Guarda, la cosa che mi ha colpito è che proprio in questi giorni dei giovani di alcune assemblee nelle scuole alle quali di tanto in tanto sono invitato, mi dicevano: “Ma noi lo abbiamo cercato questo libro ma non si trova” e infatti è così e stiamo provvedendo ad una ristampa; quindi, il problema non è tanto se lo riscriverei oppure no, perché evidentemente era…
….io posso dire la mia sul perché Mario Capanna lo riscriverebbe, perché a giudicare dalla fotografia del libro e da come è abbigliato oggi non è cambiato nulla!
(ride) E’ molto gentile da parte tua e mi rallegra molto; devo dire che mantiene una sua sostanziale validità, proprio perché fu scritto con sincerità, con spirito di verità, senza infingimenti, non tacendo errori, limiti e probabilmente è per questo che oggi viene ancora apprezzato.
E oggi Mario Capanna contro chi le lancerebbe le uova? Andrebbe ancora al teatro alla Scala o ci sono altri luoghi?
Tu sai che allora ci fu una ragione forte ed era che la polizia quattro giorni prima aveva sparato ad Avola uccidendo i braccianti quindi, non andammo alla Scala perché eravamo impazziti, c’era una ragione di fondo. Oggi le ragioni sono paradossalmente aumentate, aumentano le ingiustizie, aumenta l’iniquità della guerra, aumenta il seme della violenza e allora diciamo che bisogna usare uova di sostanza nuova, cioè produrre quel rinnovamento del modo di pensare per cui quanto prima possibile non ci sia più bisogno di lanciare uova su nessuno.
Tra il Vietnam di Nixon e l’Iraq di Bush, Mario Capanna che differenza vede?
C’è questa cosa agghiacciante che è riportata nel libro: questa orribile coazione a ripetere, cioè la più grande potenza della terra che a distanza di mezzo secolo si è imbarcata in due guerre catastrofiche sulla base di una menzogna analoga e questo francamente è inaccettabile ed è fonte di grande preoccupazione perché se non costruiamo i presupposti della coscienza globale, quindi di questa rivoluzione di pensiero, si è condannati a regredire nei pericoli contro l’umanità.
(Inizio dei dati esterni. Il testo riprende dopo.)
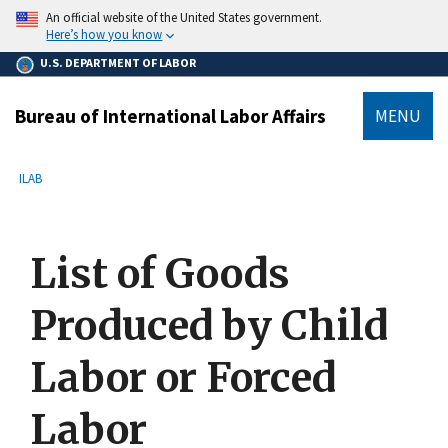
main
An official website of the United States government.
content
Here’s how you know
U.S. DEPARTMENT OF LABOR
Bureau of International Labor Affairs
MENU
submenu
Breadcrumb
ILAB
List of Goods
Produced by Child
Labor or Forced
Labor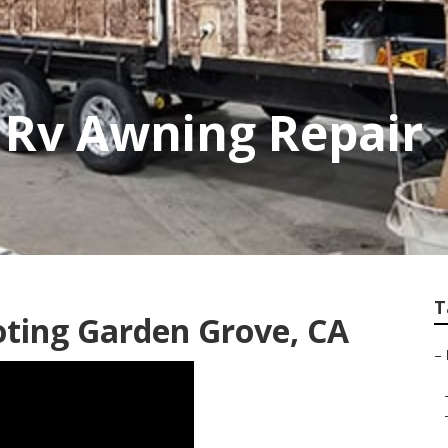
 Rv Awning Repair
T
ting Garden Grove, CA
–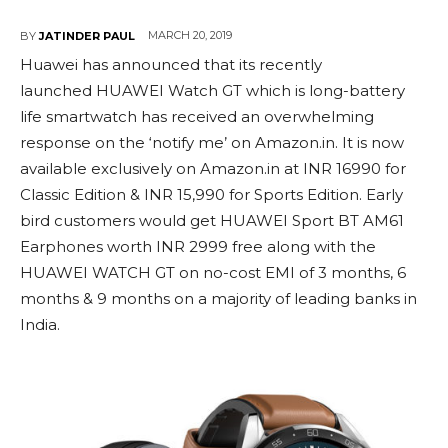
MARCH 20, 2019
BY
JATINDER PAUL
Huawei has announced that its recently
launched HUAWEI Watch GT which is long-battery
life smartwatch has received an overwhelming
response on the ‘notify me’ on Amazon.in. It is now
available exclusively on Amazon.in at INR 16990 for
Classic Edition & INR 15,990 for Sports Edition. Early
bird customers would get HUAWEI Sport BT AM61
Earphones worth INR 2999 free along with the
HUAWEI WATCH GT on no-cost EMI of 3 months, 6
months & 9 months on a majority of leading banks in
India.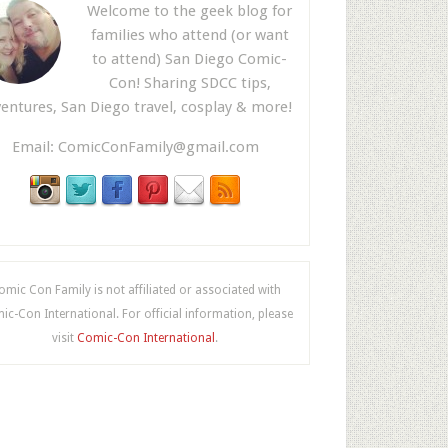
Welcome to the geek blog for
families who attend (or want
to attend) San Diego Comic-
Con! Sharing SDCC tips,
entures, San Diego travel, cosplay & more!
Email:
ComicConFamily@gmail.com
omic Con Family is not affiliated or associated with
c-Con International. For official information, please
visit
Comic-Con International
.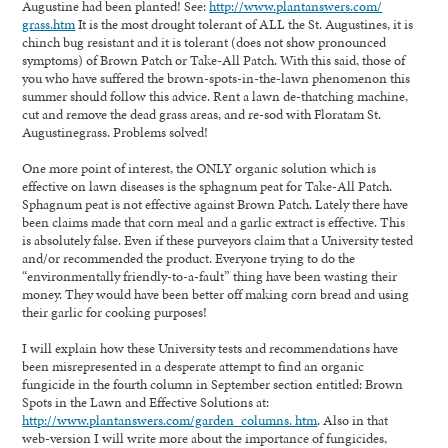
Augustine had been planted! See:
http://www.plantanswers.com/
grass.htm
It is the most drought tolerant of ALL the St. Augustines, it is
chinch bug resistant and it is tolerant (does not show pronounced
symptoms) of Brown Patch or Take-All Patch. With this said, those of
you who have suffered the brown-spots-in-the-lawn phenomenon this
summer should follow this advice. Rent a lawn de-thatching machine,
cut and remove the dead grass areas, and re-sod with Floratam St.
Augustinegrass. Problems solved!
One more point of interest, the ONLY organic solution which is
effective on lawn diseases is the sphagnum peat for Take-All Patch.
Sphagnum peat is not effective against Brown Patch. Lately there have
been claims made that corn meal and a garlic extract is effective. This
is absolutely false. Even if these purveyors claim that a University tested
and/or recommended the product. Everyone trying to do the
“environmentally friendly-to-a-fault” thing have been wasting their
money. They would have been better off making corn bread and using
their garlic for cooking purposes!
I will explain how these University tests and recommendations have
been misrepresented in a desperate attempt to find an organic
fungicide in the fourth column in September section entitled: Brown
Spots in the Lawn and Effective Solutions at:
http://www.plantanswers.com/garden_columns. htm
. Also in that
web-version I will write more about the importance of fungicides,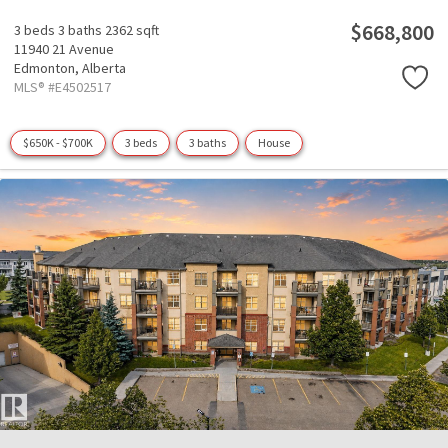
$668,800
3 beds
3 baths
2362 sqft
11940 21 Avenue
Edmonton,
Alberta
MLS® #E4502517
$650K - $700K
3 beds
3 baths
House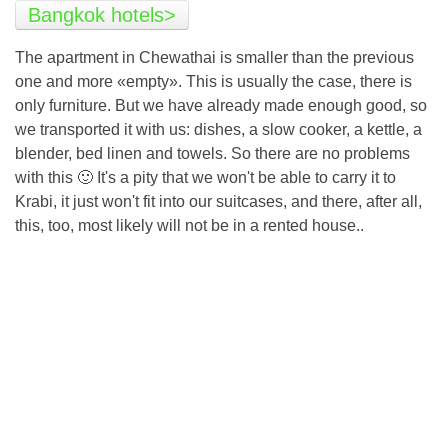
Bangkok hotels>
The apartment in Chewathai is smaller than the previous
one and more «empty». This is usually the case, there is
only furniture. But we have already made enough good, so
we transported it with us: dishes, a slow cooker, a kettle, a
blender, bed linen and towels. So there are no problems
with this 🙂 It's a pity that we won't be able to carry it to
Krabi, it just won't fit into our suitcases, and there, after all,
this, too, most likely will not be in a rented house..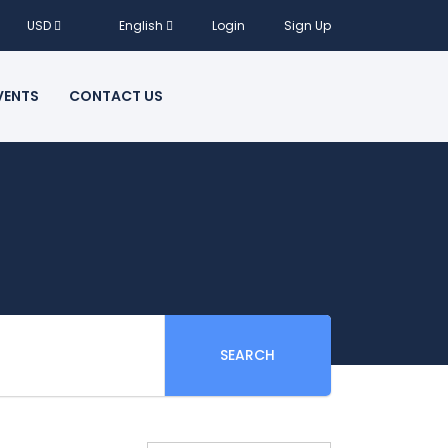
USD
English
Login
Sign Up
VENTS
CONTACT US
SEARCH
Ormai, questo non è più sopportabile perché il mondo viene portato verso un vicolo cieco e quindi dobbiamo utilizzare questi terribili eventi traendo il positivo dal negativo, vedere la enormità di questi comportamenti e fare in modo che non proseguano per il futuro.
Mi sembra di capire, e questa è l’ultima domanda, che la politica non può più essere un viatico di cambiamento, ma il convogliare delle energie, delle vitalità attraverso la rete, è la via sempre più percorribile?
Sì, per rete intendendo internet!, però, nella rete circola anche una grande quantità di ciarpame, cioè di cose superficiali, detto questo però, non c’è dubbio che un uso avveduto, intelligente, critico di internet può diventare un elemento che favorisce la creazione di una rete umana del cambiamento; non è un caso che il movimento di Seattle nel 1999 nasce utilizzando intelligentemente internet; allora, senza conferire ad internet l’aspetto magico di risolvere tutto, in definitiva sono gli uomini che possono risolvere…..
….in definitiva c’è ancora bisogno della piazza?
…..indubbiamente, c’è l’agorà, cioè è lì che decidiamo il destino umano, discutendo guardandoci negli occhi, cioè a viso scoperto e internet non sempre consente questo.